> [What you will do]
Each entry, from beginning to end, is to be transcribed verbatim.

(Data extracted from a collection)
=-=-=

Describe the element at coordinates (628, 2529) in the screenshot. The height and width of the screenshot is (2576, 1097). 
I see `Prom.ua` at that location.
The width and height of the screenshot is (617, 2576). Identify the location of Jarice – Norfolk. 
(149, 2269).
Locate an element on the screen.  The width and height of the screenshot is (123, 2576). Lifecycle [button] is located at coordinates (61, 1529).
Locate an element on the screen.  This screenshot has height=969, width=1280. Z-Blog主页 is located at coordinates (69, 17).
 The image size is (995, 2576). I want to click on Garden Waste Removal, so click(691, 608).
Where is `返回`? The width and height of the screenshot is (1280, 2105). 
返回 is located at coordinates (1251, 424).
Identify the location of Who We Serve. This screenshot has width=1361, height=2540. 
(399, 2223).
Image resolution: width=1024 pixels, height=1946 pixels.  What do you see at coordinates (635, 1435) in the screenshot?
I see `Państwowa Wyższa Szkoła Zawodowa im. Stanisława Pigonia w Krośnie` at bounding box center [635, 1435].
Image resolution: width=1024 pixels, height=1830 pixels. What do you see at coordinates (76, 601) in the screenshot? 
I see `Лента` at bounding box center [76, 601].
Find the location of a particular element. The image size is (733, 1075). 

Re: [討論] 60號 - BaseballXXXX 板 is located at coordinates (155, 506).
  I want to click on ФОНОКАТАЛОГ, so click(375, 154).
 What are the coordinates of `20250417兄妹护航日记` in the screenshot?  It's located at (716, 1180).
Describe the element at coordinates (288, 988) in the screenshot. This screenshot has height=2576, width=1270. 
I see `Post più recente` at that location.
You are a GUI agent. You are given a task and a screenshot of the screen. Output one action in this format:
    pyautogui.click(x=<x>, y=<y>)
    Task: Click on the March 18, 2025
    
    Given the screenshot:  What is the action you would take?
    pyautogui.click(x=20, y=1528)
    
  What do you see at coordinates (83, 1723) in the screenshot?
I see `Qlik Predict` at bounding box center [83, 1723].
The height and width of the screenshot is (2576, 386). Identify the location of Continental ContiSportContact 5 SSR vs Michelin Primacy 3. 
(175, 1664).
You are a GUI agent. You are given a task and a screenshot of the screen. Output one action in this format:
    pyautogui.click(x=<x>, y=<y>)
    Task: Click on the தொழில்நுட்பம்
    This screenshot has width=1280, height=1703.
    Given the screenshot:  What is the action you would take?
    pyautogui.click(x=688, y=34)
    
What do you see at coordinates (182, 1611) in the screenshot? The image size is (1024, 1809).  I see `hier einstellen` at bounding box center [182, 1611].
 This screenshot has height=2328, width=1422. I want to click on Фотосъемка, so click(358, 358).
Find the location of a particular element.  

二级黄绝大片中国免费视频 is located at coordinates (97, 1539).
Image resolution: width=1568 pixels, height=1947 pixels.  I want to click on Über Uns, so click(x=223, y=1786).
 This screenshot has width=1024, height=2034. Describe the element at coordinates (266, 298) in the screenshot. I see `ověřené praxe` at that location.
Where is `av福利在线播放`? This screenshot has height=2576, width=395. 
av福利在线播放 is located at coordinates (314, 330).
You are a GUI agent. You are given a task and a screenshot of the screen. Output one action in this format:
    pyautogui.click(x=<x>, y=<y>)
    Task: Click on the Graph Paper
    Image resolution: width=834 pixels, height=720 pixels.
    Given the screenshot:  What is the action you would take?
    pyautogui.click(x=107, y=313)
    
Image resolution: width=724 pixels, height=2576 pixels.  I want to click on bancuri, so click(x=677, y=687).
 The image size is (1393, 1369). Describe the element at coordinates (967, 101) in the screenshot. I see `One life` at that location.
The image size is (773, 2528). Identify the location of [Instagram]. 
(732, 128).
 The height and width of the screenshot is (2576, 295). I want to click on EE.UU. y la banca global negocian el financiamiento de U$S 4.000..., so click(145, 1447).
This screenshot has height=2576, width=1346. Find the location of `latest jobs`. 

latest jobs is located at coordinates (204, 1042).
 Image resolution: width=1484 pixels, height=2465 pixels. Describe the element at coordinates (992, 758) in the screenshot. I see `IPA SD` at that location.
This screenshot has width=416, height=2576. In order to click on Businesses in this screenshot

=-=-=

> [Reply]
Describe the element at coordinates (628, 2529) in the screenshot. The height and width of the screenshot is (2576, 1097). 
I see `Prom.ua` at that location.
The width and height of the screenshot is (617, 2576). Identify the location of Jarice – Norfolk. 
(149, 2269).
Locate an element on the screen.  The width and height of the screenshot is (123, 2576). Lifecycle [button] is located at coordinates (61, 1529).
Locate an element on the screen.  This screenshot has height=969, width=1280. Z-Blog主页 is located at coordinates (69, 17).
 The image size is (995, 2576). I want to click on Garden Waste Removal, so click(691, 608).
Where is `返回`? The width and height of the screenshot is (1280, 2105). 
返回 is located at coordinates (1251, 424).
Identify the location of Who We Serve. This screenshot has width=1361, height=2540. 
(399, 2223).
Image resolution: width=1024 pixels, height=1946 pixels.  What do you see at coordinates (635, 1435) in the screenshot?
I see `Państwowa Wyższa Szkoła Zawodowa im. Stanisława Pigonia w Krośnie` at bounding box center [635, 1435].
Image resolution: width=1024 pixels, height=1830 pixels. What do you see at coordinates (76, 601) in the screenshot? 
I see `Лента` at bounding box center [76, 601].
Find the location of a particular element. The image size is (733, 1075). 

Re: [討論] 60號 - BaseballXXXX 板 is located at coordinates (155, 506).
  I want to click on ФОНОКАТАЛОГ, so click(375, 154).
 What are the coordinates of `20250417兄妹护航日记` in the screenshot?  It's located at (716, 1180).
Describe the element at coordinates (288, 988) in the screenshot. This screenshot has height=2576, width=1270. 
I see `Post più recente` at that location.
You are a GUI agent. You are given a task and a screenshot of the screen. Output one action in this format:
    pyautogui.click(x=<x>, y=<y>)
    Task: Click on the March 18, 2025
    
    Given the screenshot:  What is the action you would take?
    pyautogui.click(x=20, y=1528)
    
  What do you see at coordinates (83, 1723) in the screenshot?
I see `Qlik Predict` at bounding box center [83, 1723].
The height and width of the screenshot is (2576, 386). Identify the location of Continental ContiSportContact 5 SSR vs Michelin Primacy 3. 
(175, 1664).
You are a GUI agent. You are given a task and a screenshot of the screen. Output one action in this format:
    pyautogui.click(x=<x>, y=<y>)
    Task: Click on the தொழில்நுட்பம்
    This screenshot has width=1280, height=1703.
    Given the screenshot:  What is the action you would take?
    pyautogui.click(x=688, y=34)
    
What do you see at coordinates (182, 1611) in the screenshot? The image size is (1024, 1809).  I see `hier einstellen` at bounding box center [182, 1611].
 This screenshot has height=2328, width=1422. I want to click on Фотосъемка, so click(358, 358).
Find the location of a particular element.  

二级黄绝大片中国免费视频 is located at coordinates (97, 1539).
Image resolution: width=1568 pixels, height=1947 pixels.  I want to click on Über Uns, so click(x=223, y=1786).
 This screenshot has width=1024, height=2034. Describe the element at coordinates (266, 298) in the screenshot. I see `ověřené praxe` at that location.
Where is `av福利在线播放`? This screenshot has height=2576, width=395. 
av福利在线播放 is located at coordinates (314, 330).
You are a GUI agent. You are given a task and a screenshot of the screen. Output one action in this format:
    pyautogui.click(x=<x>, y=<y>)
    Task: Click on the Graph Paper
    Image resolution: width=834 pixels, height=720 pixels.
    Given the screenshot:  What is the action you would take?
    pyautogui.click(x=107, y=313)
    
Image resolution: width=724 pixels, height=2576 pixels.  I want to click on bancuri, so click(x=677, y=687).
 The image size is (1393, 1369). Describe the element at coordinates (967, 101) in the screenshot. I see `One life` at that location.
The image size is (773, 2528). Identify the location of [Instagram]. 
(732, 128).
 The height and width of the screenshot is (2576, 295). I want to click on EE.UU. y la banca global negocian el financiamiento de U$S 4.000..., so click(145, 1447).
This screenshot has height=2576, width=1346. Find the location of `latest jobs`. 

latest jobs is located at coordinates (204, 1042).
 Image resolution: width=1484 pixels, height=2465 pixels. Describe the element at coordinates (992, 758) in the screenshot. I see `IPA SD` at that location.
This screenshot has width=416, height=2576. In order to click on Businesses in this screenshot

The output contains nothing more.